While each player's reaction to their bustouts was different; my question is who's really at fault? Is it the fault of the new players, oblivious to the moves the pros are making? Or is it the pro's fault for attempting these moves on players who couldn't or wouldn't recognize them?

My feelings are that it's the latter.

Because that's exactly what I seem to be doing lately online. I've been trying to make moves on boards by representing some made hands. The problem is that I'm getting called down by people holding middle pair. Who's fault is that? No question, it's mine.

And here's the problem for me. Playing straightforward poker is a bit boring. I think if we've all played enough poker, we can get a feel for what it takes to consistently win either at limit or no-limit. Sure we'll get the bad beats, catch a bad run of cards, but the basic winning strategy is within our grasps. It's very realistic for us to think we can beat some of the low limit poker games out there by simply playing ABC poker.

That brings us to the next question. Are you playing to become a better player or to make money. It sounds like these goals should fall in line with each other, but I don't think they necessarily do. If they did, then why couldn't a successful $1/$2 limit player simply play the same game at $20/$40 given a sufficient bankroll?

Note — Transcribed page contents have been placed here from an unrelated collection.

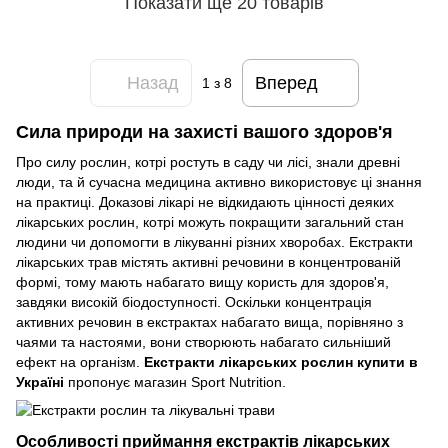
Показати ще 20 товарів
Назад
Вперед
1
з 8
Сила природи на захисті вашого здоров'я
Про силу рослин, котрі ростуть в саду чи лісі, знали древні
люди, та й сучасна медицина активно використовує ці знання
на практиці. Доказові лікарі не відкидають цінності деяких
лікарських рослин, котрі можуть покращити загальний стан
людини чи допомогти в лікуванні різних хворобах. Екстракти
лікарських трав містять активні речовини в концентрованій
формі, тому мають набагато вищу користь для здоров'я,
завдяки високій біодоступності. Оскільки концентрація
активних речовин в екстрактах набагато вища, порівняно з
чаями та настоями, вони створюють набагато сильніший
ефект на організм.
Екстракти лікарських рослин купити в
Україні
пропонує магазин Sport Nutrition.
Особливості приймання екстрактів лікарських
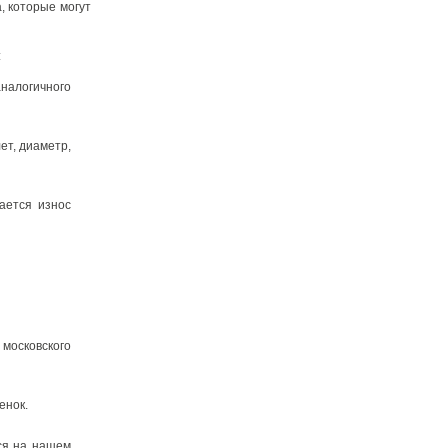
, которые могут
:
аналогичного
лет, диаметр,
ается износ
московского
енок.
ся на нашем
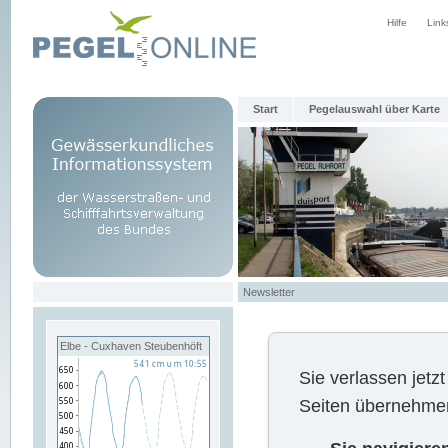
Hilfe
Link
Start
Pegelauswahl über Karte
Newsletter
Elbe - Cuxhaven Steubenhöft
Sie verlassen jet
Seiten übernehmen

The answer is because it's a different game populated by different players with different play styles.

Moving up in limits has been difficult for me, partly because I made an assumption that at the higher limits there would be better players. I figured I could make some moves and they'd get recognized for the hands I was representing.

Well, that didn't work. I was playing a different game. I was like the tailback who juked left, then juked right, anticipating the defender to move one way and run the other. My defender just happened to be a brick wall, unable to adjust to my feints, simply letting me run right into its unyielding stance.

I'm sure there will come a day when the limits to which I move up will be populated with players of a different caliber. I just haven't got there yet. Where do I go now? Time to regroup. Back to the friendly confines of my previous limit for a bit of bankroll building. Hopefully with time, I'll reacquire the funds to take another shot at the higher limits and make that step successfully.

But right now, it's back to playing straightforward poker. That's the game I'll be playing.